Ubuntu has gone!
Steven Susbauer
steven at too1337.com
Wed Apr 22 01:29:49 UTC 2009
Juan De Mola wrote:
> Your opinion is good, valid and welcomed but I don't share this.
>
> The idea of a new dep checker come up after 2 years with the same
> crazy thing: you tell to ubuntu that you don't need something and it
> says you need uninstall n (where n is a separated pack not related or
> related by one or two libs). Example of this is the magical duo
> Evolution Ekiga. If the 1st is uninstalled the 2nd must too.
>
> It's the perfect logic you say don't need be reviewed?
>
> My tiny brain is unable to pass it on.
>
This is not the case. Evolution does not exist on any of my systems, yet
I have Ekiga. Ekiga depends on evolution-data-center, which is probably
related to how it stores contacts, but you can remove Evolution itself.
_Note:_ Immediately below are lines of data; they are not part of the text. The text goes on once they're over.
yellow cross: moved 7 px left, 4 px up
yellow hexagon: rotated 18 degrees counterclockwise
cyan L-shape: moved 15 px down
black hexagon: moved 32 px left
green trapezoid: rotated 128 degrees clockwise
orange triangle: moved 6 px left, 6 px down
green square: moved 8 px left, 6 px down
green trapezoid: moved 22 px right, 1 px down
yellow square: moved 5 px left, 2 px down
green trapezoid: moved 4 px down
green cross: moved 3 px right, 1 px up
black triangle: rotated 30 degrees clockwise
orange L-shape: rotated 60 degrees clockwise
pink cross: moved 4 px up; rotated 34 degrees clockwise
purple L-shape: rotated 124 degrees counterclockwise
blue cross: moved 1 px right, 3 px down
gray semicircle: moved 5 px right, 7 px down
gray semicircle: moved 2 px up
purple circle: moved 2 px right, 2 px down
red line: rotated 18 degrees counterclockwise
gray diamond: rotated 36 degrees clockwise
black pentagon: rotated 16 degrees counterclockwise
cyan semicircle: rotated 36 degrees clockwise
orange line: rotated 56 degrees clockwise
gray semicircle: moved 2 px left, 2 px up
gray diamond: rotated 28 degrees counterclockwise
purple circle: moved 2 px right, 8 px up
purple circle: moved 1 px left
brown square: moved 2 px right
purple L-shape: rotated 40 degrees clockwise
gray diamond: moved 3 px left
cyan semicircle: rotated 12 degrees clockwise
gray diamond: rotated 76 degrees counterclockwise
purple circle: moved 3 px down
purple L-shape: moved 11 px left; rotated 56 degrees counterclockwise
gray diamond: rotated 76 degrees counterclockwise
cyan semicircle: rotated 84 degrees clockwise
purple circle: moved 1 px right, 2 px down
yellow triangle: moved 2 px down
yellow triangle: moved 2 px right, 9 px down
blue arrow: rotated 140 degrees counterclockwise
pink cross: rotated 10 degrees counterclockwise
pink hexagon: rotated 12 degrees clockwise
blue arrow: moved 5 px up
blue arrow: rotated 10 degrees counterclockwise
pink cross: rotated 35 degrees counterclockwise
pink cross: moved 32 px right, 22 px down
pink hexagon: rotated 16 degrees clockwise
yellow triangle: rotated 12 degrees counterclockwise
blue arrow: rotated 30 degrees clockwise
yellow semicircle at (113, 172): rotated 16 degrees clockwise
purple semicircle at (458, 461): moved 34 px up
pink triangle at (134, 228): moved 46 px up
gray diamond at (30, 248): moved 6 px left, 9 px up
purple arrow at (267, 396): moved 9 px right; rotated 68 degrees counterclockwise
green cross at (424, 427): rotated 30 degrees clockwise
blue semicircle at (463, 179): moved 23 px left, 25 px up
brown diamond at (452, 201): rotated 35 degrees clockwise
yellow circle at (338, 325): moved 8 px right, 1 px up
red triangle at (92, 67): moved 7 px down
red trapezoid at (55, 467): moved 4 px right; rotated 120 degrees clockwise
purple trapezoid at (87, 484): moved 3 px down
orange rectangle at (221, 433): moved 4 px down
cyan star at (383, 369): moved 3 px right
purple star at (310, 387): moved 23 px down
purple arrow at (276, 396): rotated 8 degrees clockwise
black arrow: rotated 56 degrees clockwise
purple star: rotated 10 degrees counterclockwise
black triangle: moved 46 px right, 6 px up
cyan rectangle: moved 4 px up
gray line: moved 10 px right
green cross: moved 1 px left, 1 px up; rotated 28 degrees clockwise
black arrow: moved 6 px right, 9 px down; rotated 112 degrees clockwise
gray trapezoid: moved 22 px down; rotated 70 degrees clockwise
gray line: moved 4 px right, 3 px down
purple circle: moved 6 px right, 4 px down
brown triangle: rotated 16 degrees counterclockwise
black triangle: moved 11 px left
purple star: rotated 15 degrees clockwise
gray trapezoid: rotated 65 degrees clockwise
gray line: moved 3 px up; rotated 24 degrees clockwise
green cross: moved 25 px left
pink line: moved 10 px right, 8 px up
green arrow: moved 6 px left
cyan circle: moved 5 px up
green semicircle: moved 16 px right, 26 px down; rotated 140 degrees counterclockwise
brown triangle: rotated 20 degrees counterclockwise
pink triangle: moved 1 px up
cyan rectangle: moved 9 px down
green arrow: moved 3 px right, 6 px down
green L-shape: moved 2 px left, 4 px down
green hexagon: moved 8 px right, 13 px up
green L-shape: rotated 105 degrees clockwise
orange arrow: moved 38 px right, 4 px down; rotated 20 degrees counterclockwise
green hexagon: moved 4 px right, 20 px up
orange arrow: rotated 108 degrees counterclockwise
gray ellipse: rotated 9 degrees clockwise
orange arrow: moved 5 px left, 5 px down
(See http://packages.ubuntu.com/jaunty/ekiga)
When you understand how exactly dependencies are generated, it makes a
lot more sense that the system is not a problem. The system does not
"check" dependencies, the packager lists them. When you try to install
it sees what the packager put as required, and will pull them in as
well, and does the same for all dependencies of the original package. A
new system checking dependencies is not going to change this behavior.
If you feel a package should not have something as a dependency, you
should file a bug or ask on launchpad. There is a very big chance you
will be told exactly why something is a dependency.
The only dependency issue that bothers me is how much relies on the
ubuntu-desktop meta package, though I have found in Jaunty a lot less is
a dependency and a lot more is recommended, meaning you can remove the
recommended items without forcing ubuntu-desktop to also be removed.